Mitigating Risk with Predictive Modeling

One of most effective risk management philosophies is to work smarter, not harder, implementing holistic tools, such as predictive analytics to ensure it is minimized. More often than not, companies implement blanketed management programs, applying the same strategies to all employees regardless of performance. With this approach, employers waste time and effort focusing on employees who are not at risk, leaving room for at-risk employees to go unnoticed. On an opposing front, many companies use the “squeaky wheel” approach, diverting all of their attention to employees that actively demonstrate troublesome behaviors. While this approach targets a greater amount of at-risk employees, it still leaves room for some to go undetected.

Alternatively, a strategic employee-specific management program allows employers to identify at-risk employees regardless of how “squeaky” they are. The theory behind an employee-specific management program is simple – monitor your employees for changes that indicative risky behavior.

More often than not, these changes are subtle and undetectable to employers. Even with a team of risk management professionals, the necessary attention to detail is near impossible for companies with thousands of employees. So, how can we efficiently monitor for and detect these subtle changes?

Enter predictive modeling

Predictive modeling is an effective tool that addresses the needs of many industries – turning hundreds of thousands of data points into tangible data that can predict anything from consumer demands to credit scoring and anything in between. Challenging traditional personnel management practices, predictive modeling shines a light on the psychology behind today’s work force.

Predictive modeling has become an essential tool for companies across the globe, playing a role in nearly every industry, from marketing to finance, trucking, and the risk management sector. It provides employers with a unique look into the subtle, yet profound, fluctuations in employees’ behaviors that often go undetected. Examining thousands of data points and trends from past events, predictive modeling possesses the power to identify changes in behavioral patterns and predict the outcomes of future events, arming managers with the knowledge needed to proactively intervene with the right employee, on the right subject, at the right time to avoid events such as workers’ compensation claims and voluntary employee turnover.

With this information on hand, employers are able to replace their blanketed risk management program with a streamlined, employee-specific program, saving time and money—and most importantly, lowering risk. To understand the value offered through predictive modeling, one must understand that most employees would not be classified as “at-risk” at the time of employment. It’s the events that occur after the onboarding that mold the employee’s work behavior and create liabilities.

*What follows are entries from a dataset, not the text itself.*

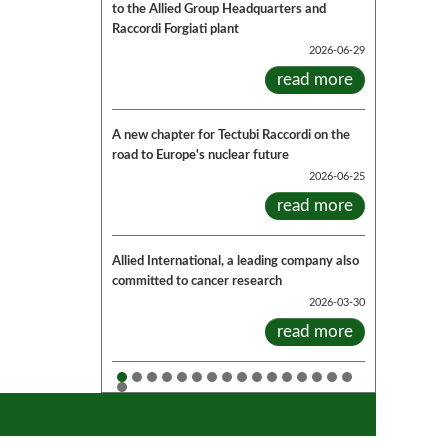
to the Allied Group Headquarters and
Raccordi Forgiati plant
2026-06-29
read more
A new chapter for Tectubi Raccordi on the
road to Europe's nuclear future
2026-06-25
read more
Allied International, a leading company also
committed to cancer research
2026-03-30
read more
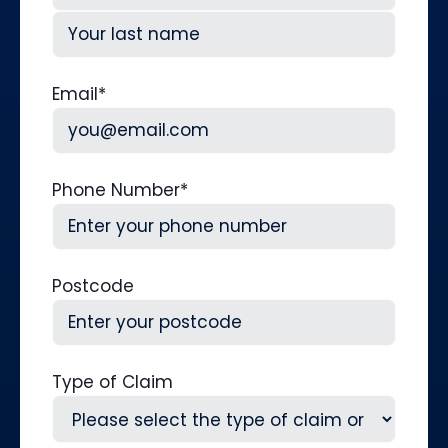
First
Last
Email
*
Phone Number
*
Postcode
Type of Claim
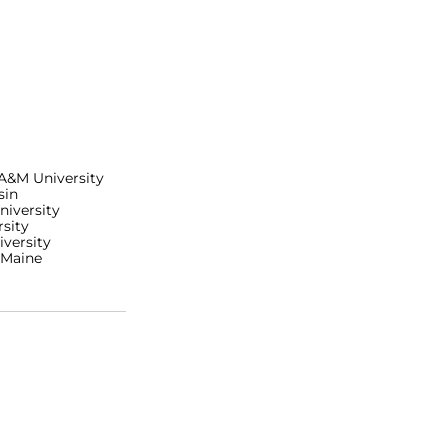
 A&M University
sin
niversity
sity
iversity
 Maine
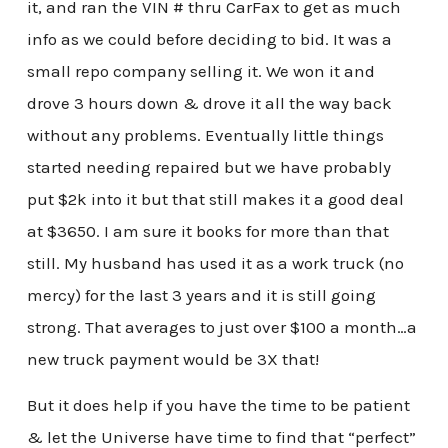
it, and ran the VIN # thru CarFax to get as much
info as we could before deciding to bid. It was a
small repo company selling it. We won it and
drove 3 hours down & drove it all the way back
without any problems. Eventually little things
started needing repaired but we have probably
put $2k into it but that still makes it a good deal
at $3650. I am sure it books for more than that
still. My husband has used it as a work truck (no
mercy) for the last 3 years and it is still going
strong. That averages to just over $100 a month…a
new truck payment would be 3X that!
But it does help if you have the time to be patient
& let the Universe have time to find that “perfect”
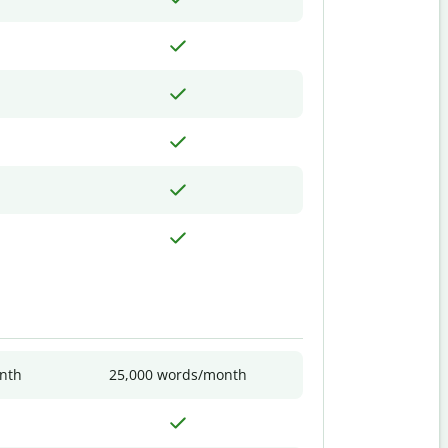
nth
25,000 words/month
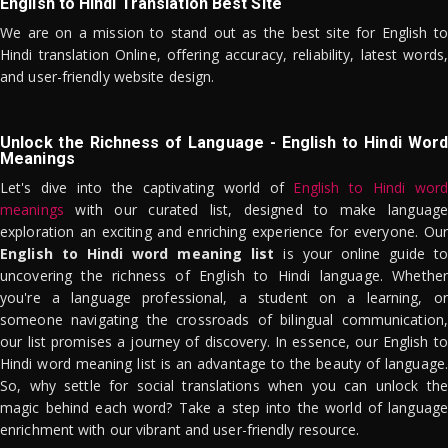
English to Hindi Translation Best Site
We are on a mission to stand out as the best site for English to
Hindi translation Online, offering accuracy, reliability, latest words,
and user-friendly website design.
Unlock the Richness of Language - English to Hindi Word
Meanings
Let's dive into the captivating world of
English to Hindi word
meanings
with our curated list, designed to make language
exploration an exciting and enriching experience for everyone. Our
English to Hindi word meaning list
is your online guide to
uncovering the richness of English to Hindi language. Whether
you're a language professional, a student on a learning, or
someone navigating the crossroads of bilingual communication,
our list promises a journey of discovery. In essence, our English to
Hindi word meaning list is an advantage to the beauty of language.
So, why settle for social translations when you can unlock the
magic behind each word? Take a step into the world of language
enrichment with our vibrant and user-friendly resource.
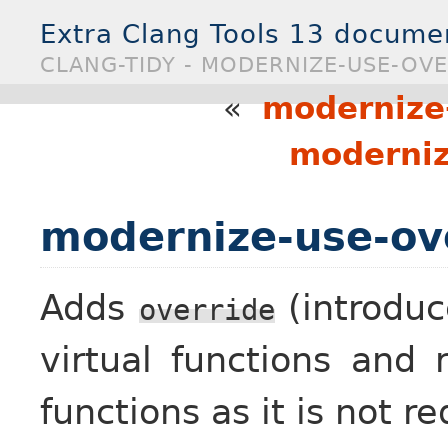
Extra Clang Tools 13 docume
CLANG-TIDY - MODERNIZE-USE-OV
«
modernize-
moderniz
modernize-use-ov
Adds
(introduc
override
virtual functions an
functions as it is not re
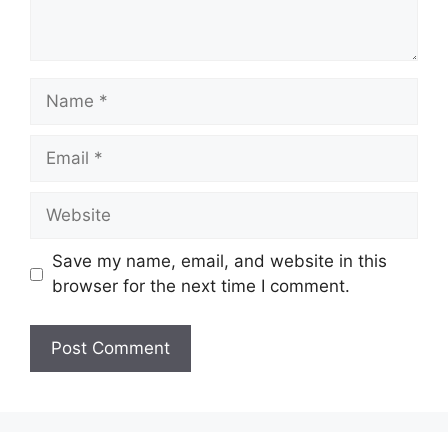
Name
Email
Website
Save my name, email, and website in this
browser for the next time I comment.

Notably, it is not just work-related problems that can put employees in the “at-risk” category. Often, medical or personal issues can cause changes in an employee’s work habits and behaviors. Tapping into historical data, predictive modeling is able to detect subtle changes and bring at-risk employees forward for remediation. With this information on-hand, managers can proactively connect with their employees to address an issue before it snowballs into a costly incident.

As one of the most risk-prone industries, the transportation space leverages predictive modeling to monitor employees for unsafe driving behaviors which can result in hefty violation fines and accidents. For example, if a driver is dealing with an ill grandmother, he or she may be paying less attention to the road and spending more time on the phone scheduling doctor appointments and responding to calls. Based on past performance, his or her manager will be alerted that the employee is hard-braking more than usual and spending more time in idle. By opening the channels of communication between the driver and manager, they can work together to identify a solution, whether it be an adjusted work schedule or a reduced workload.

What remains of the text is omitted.